休日ともなるとハチを撮影する人の波は途切れない

ハチ公像の目線の先にはハチの子ども時代をモチーフにしたレリーフが外壁を飾るJR渋谷駅の駅舎(ハチ公口)がありますが、その住所は道玄坂1丁目。道玄坂はスクランブル交差点の先のほうにある坂道そのもののイメージが強いので、意外な感じがするかもしれません。でも道玄坂地区は、渋谷駅からすでに始まっているのです。

渋谷駅ハチ公口の壁を飾る子犬時代のハチの一家

そして現在の渋谷駅は、実は2代目です(駅舎の建物は改築・改修を何度もしているが)。大正9(1920)年に、初代駅舎(明治18=1885年竣工、現在の埼京線渋谷駅ホームのあたり=渋谷3丁目)から数百メートルほど離れた現在地に移転しています。

渋谷駅は100年に1度の大改造の真っ最中

ハチは現在の渋谷駅誕生の3年後に生まれ、翌年の大正13(1924)年1月、生後3か月のときに、愛犬家で東京帝国大学教授だった上野英三郎博士(農学博士)に引き取られています。大学への通勤に渋谷駅を使う上野博士を送り迎えするため、上野博士の自宅(現在の松濤1丁目、詳細は後述)と渋谷駅の間を往復するようになったのは、大正13年の後半頃からではないかと推測されます。

道玄坂の由来は、山賊となった武士からきてる?

それはともかく――。渋谷区の現在の地名(住居表示)の多くは昭和40年台に変更されたもので、近代以降に何度も行われた地名変更と合わせ、由緒ある地名の多くが消えました。しかし道玄坂は、やはりハチにゆかりの松濤神山町宇田川町富ヶ谷などと同様に、地名変更の波をくぐり抜け、その由来を今に伝えています。

道玄坂の地名の由来については諸説あります。
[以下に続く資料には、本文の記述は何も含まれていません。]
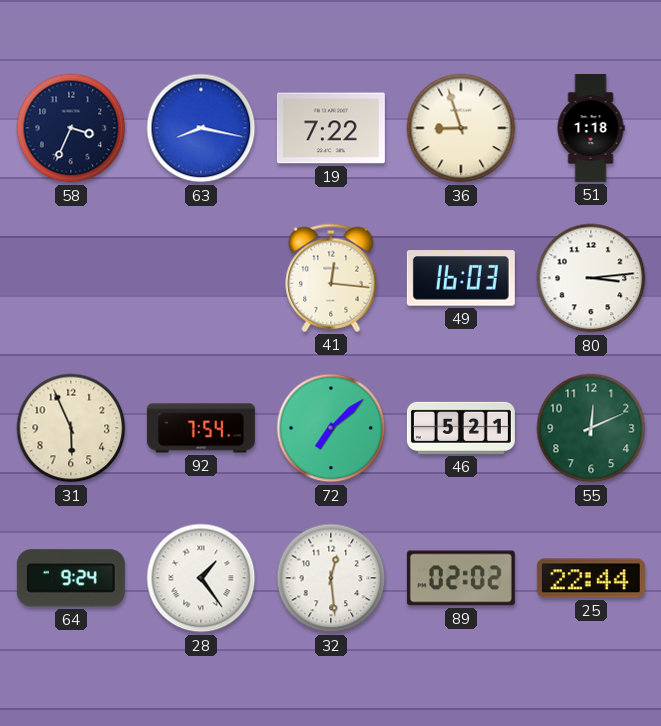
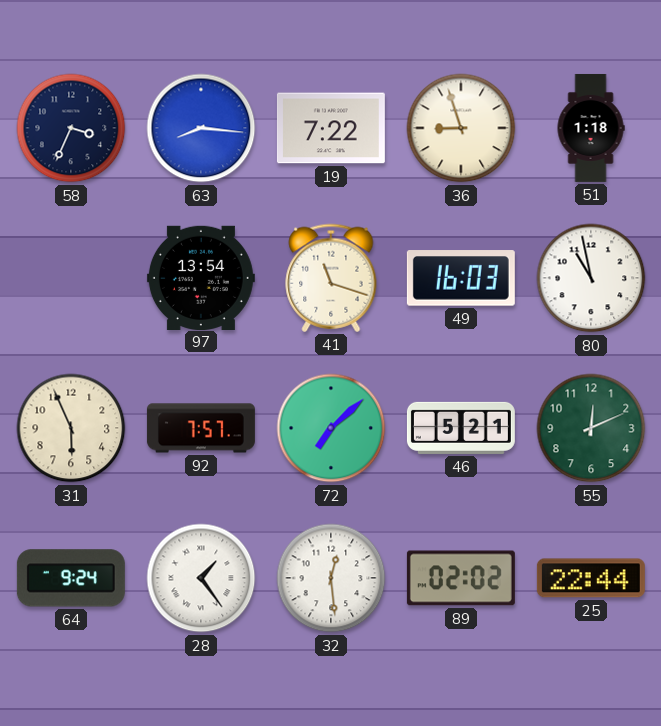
63: 8:17 -> 8:16
97: none -> 13:54
41: 12:16 -> 11:18
80: 3:14 -> 10:58
92: 7:54 -> 7:57
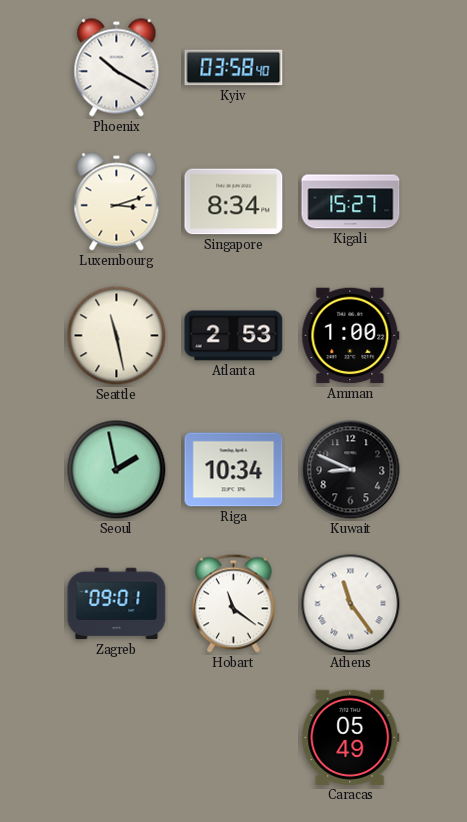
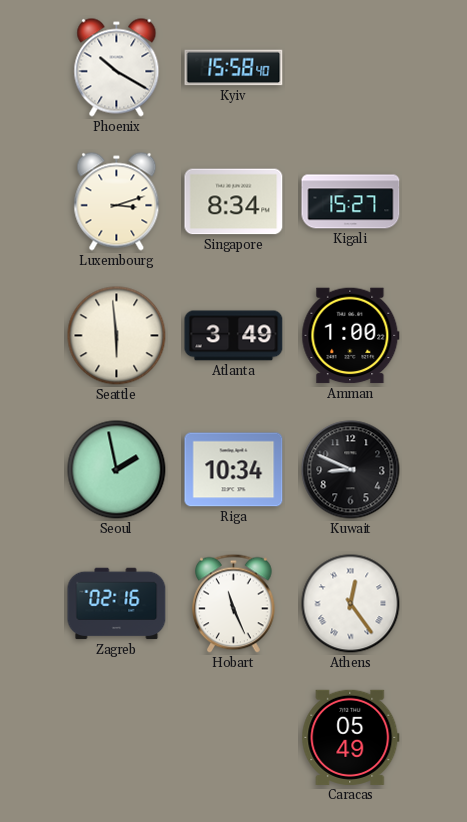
Kyiv: 03:58 -> 15:58
Seattle: 11:28 -> 5:59
Atlanta: 2:53 -> 3:49
Zagreb: 09:01 -> 02:16
Hobart: 11:21 -> 11:26
Athens: 11:24 -> 12:24
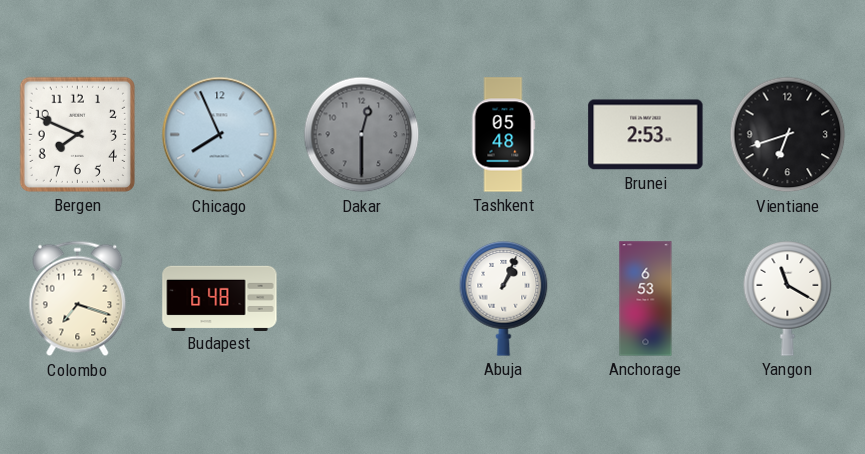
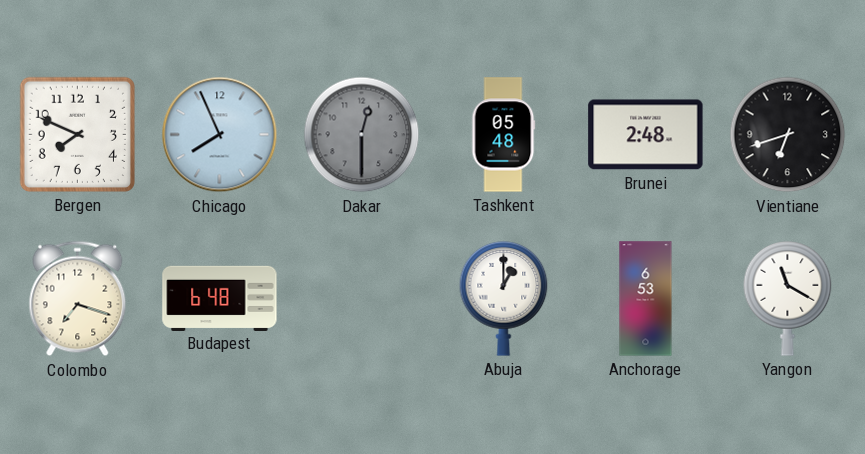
Brunei: 2:53 -> 2:48
Abuja: 1:04 -> 1:00
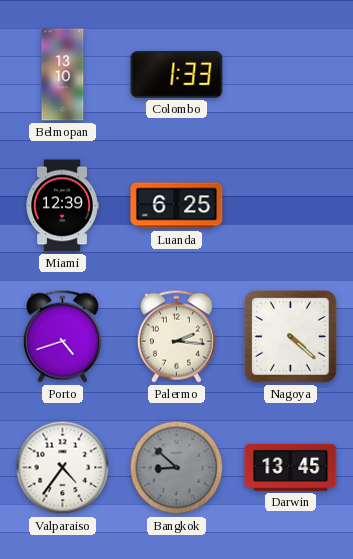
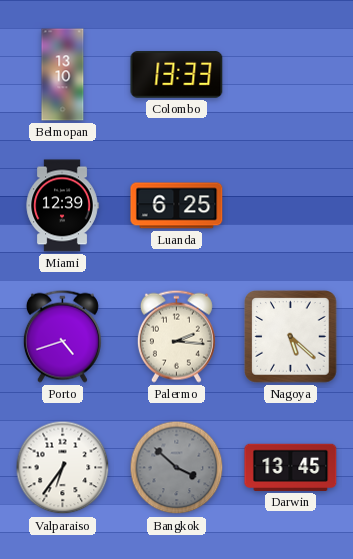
Colombo: 1:33 -> 13:33
Nagoya: 4:22 -> 5:22
Valparaiso: 4:36 -> 6:36
Bangkok: 8:52 -> 3:52
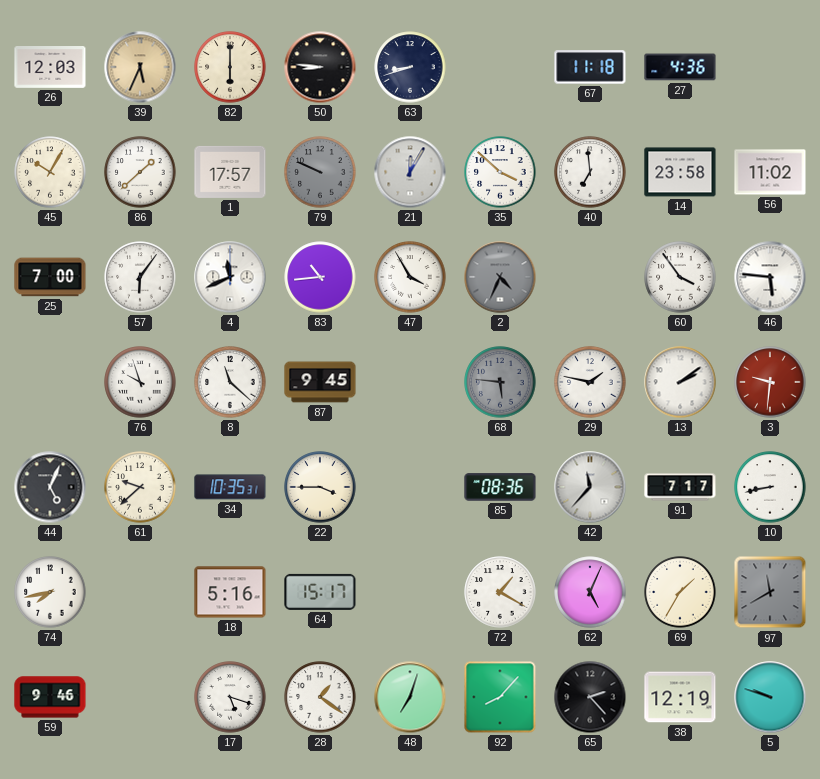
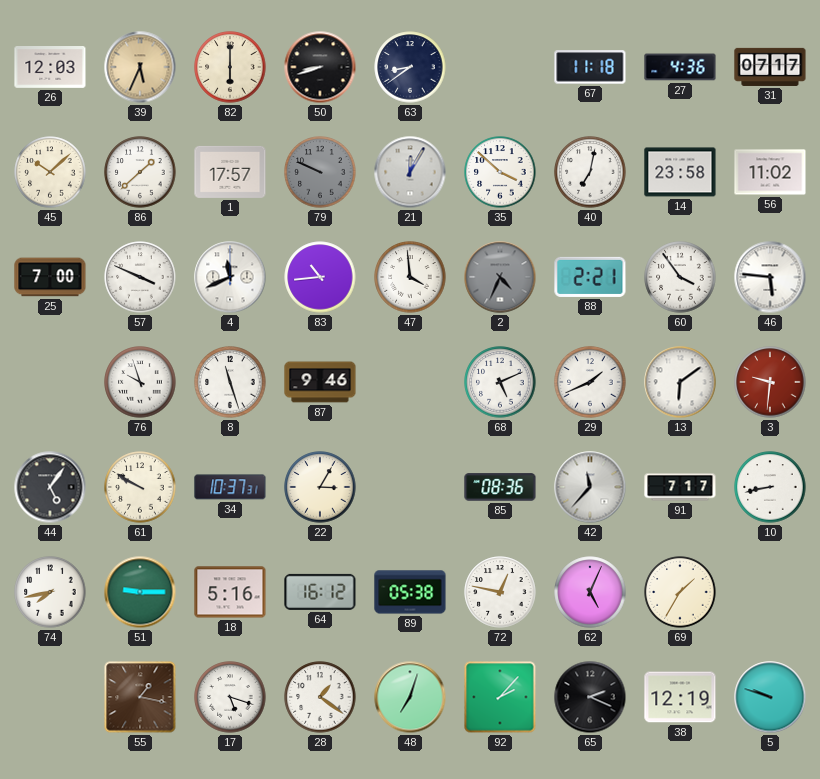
50: 8:46 -> 8:42
63: 8:42 -> 8:39
31: none -> 07:17
45: 10:05 -> 10:08
40: 6:59 -> 7:02
57: 6:06 -> 3:49
47: 3:55 -> 3:59
88: none -> 2:21
8: 11:22 -> 11:27
87: 9:45 -> 9:46
68: 5:46 -> 5:11
68 dial: grey -> white
29: 1:47 -> 1:41
13: 2:09 -> 6:09
44: 5:04 -> 5:06
61: 9:38 -> 9:50
34: 10:35 -> 10:37
22: 3:45 -> 3:05
51: none -> 9:15
64: 15:17 -> 16:12
89: none -> 05:38
72: 1:20 -> 12:47
97: 11:40 -> none
59: 9:46 -> none
55: none -> 1:17
92: 8:07 -> 2:07
65: 2:23 -> 2:19
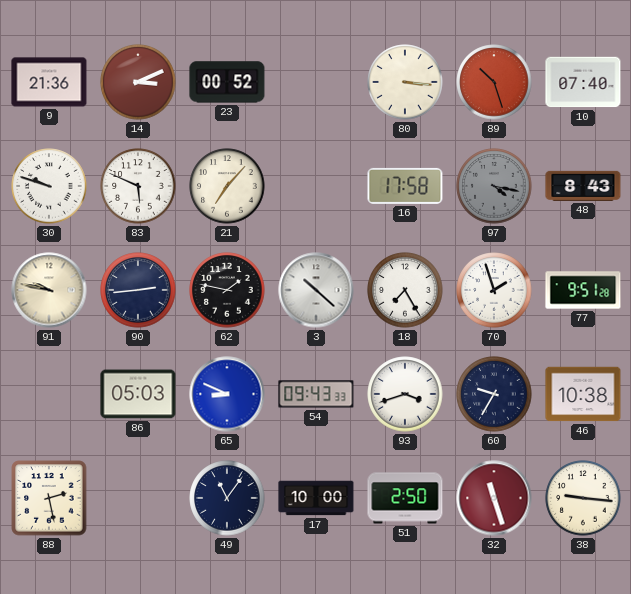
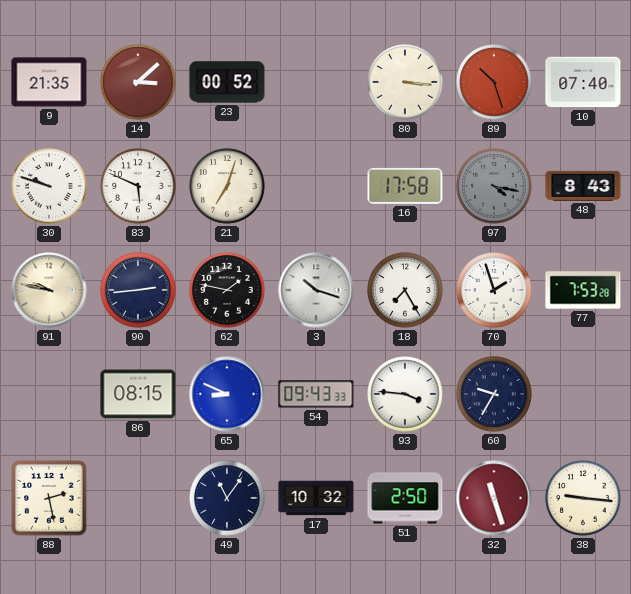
9: 21:36 -> 21:35
14: 3:11 -> 3:08
21: 7:07 -> 7:03
3: 10:22 -> 10:18
77: 9:51 -> 7:53
86: 05:03 -> 08:15
93: 3:42 -> 3:46
46: 10:38 -> none
17: 10:00 -> 10:32
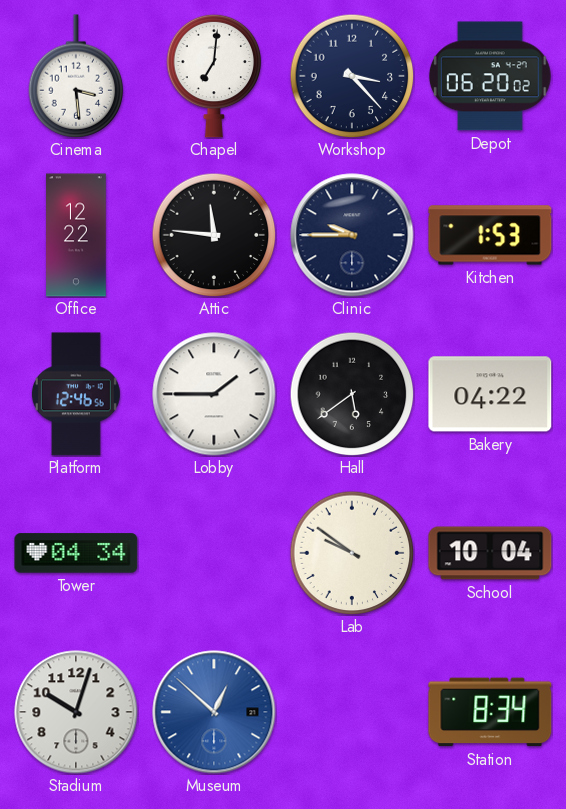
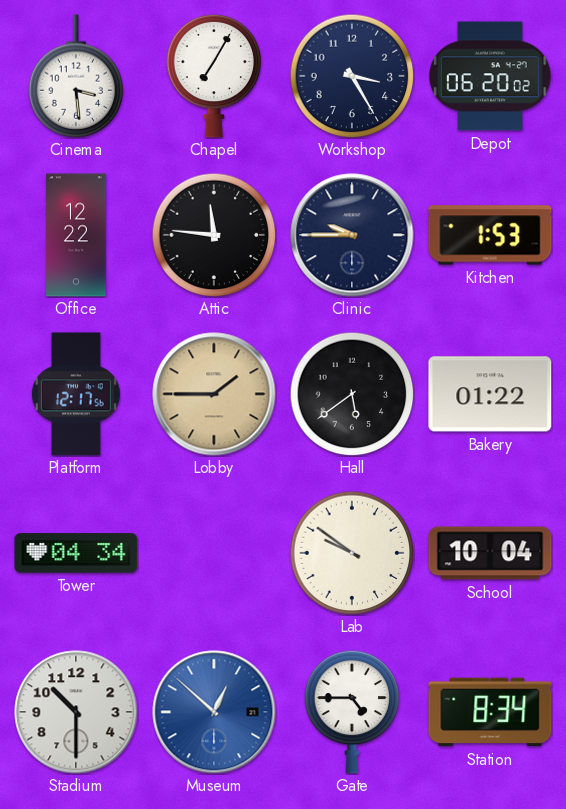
Chapel: 7:01 -> 7:05
Workshop: 3:23 -> 3:25
Platform: 12:46 -> 12:17
Lobby dial: white -> champagne
Bakery: 04:22 -> 01:22
Stadium: 10:03 -> 10:30
Gate: none -> 4:45
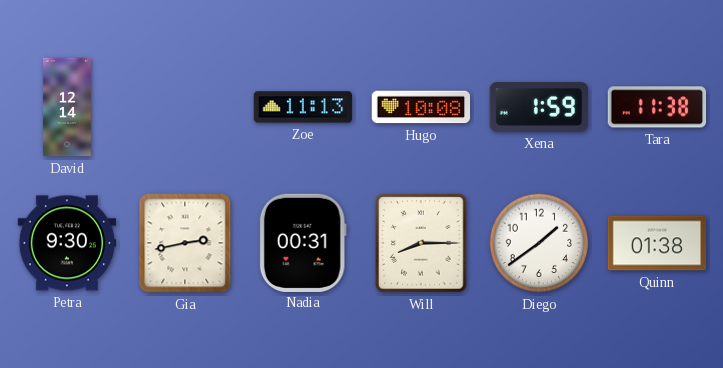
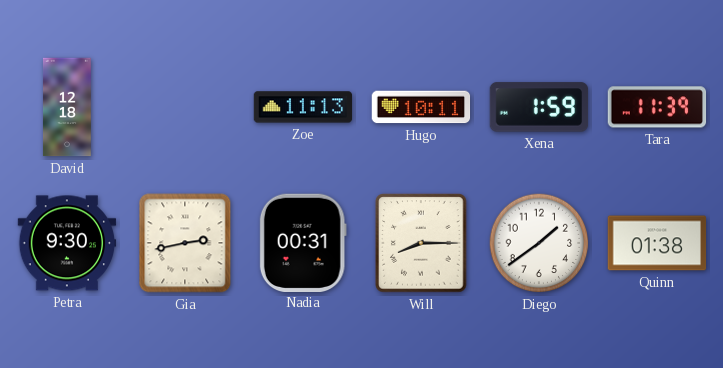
David: 12:14 -> 12:18
Hugo: 10:08 -> 10:11
Tara: 11:38 -> 11:39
なかでも室町時代に大和田太郎道玄という武士(鎌倉時代の武将・和田義盛の家来の子孫)がこの地で山賊となって恐れられいつしか道玄坂と呼ばれるようになったという江戸名所図会の解説がいちばんピッタリきます。

夜でも明るい道玄坂を見たら大和田道玄もさぞかし驚く!?

道玄坂に限らず、近世以前の渋谷は昼なお暗い谷や森、高低差の多い湿地帯に覆われた場所が多く、まさに山賊が隠れ住むにはふさわしい環境だったのです。


道玄坂では今もときどき「昼なお暗い雰囲気」が垣間見られる

また道玄坂地区と玉川通りを挟んで反対側の桜丘町地区に立地し、プラネタリウムのあることでも知られる渋谷区の公共文化施設「文化総合センター大和田」の名称は、旧大和田小学校の跡地にできたことに由来しています。

かつて東急文化会館(渋谷ヒカリエの前身)のプラネタリウムで使われていた星座の光学式投影機(文化総合センター大和田)

さらに現在の南平台町地区から桜丘町地区にかけての地域は、昭和45(1970)年の変更以前の地名が大和田町でした。この大和田も大和田道玄から採られたとする説が有力です。道玄さんは当時の人々によほど恐れられた山賊だったようです。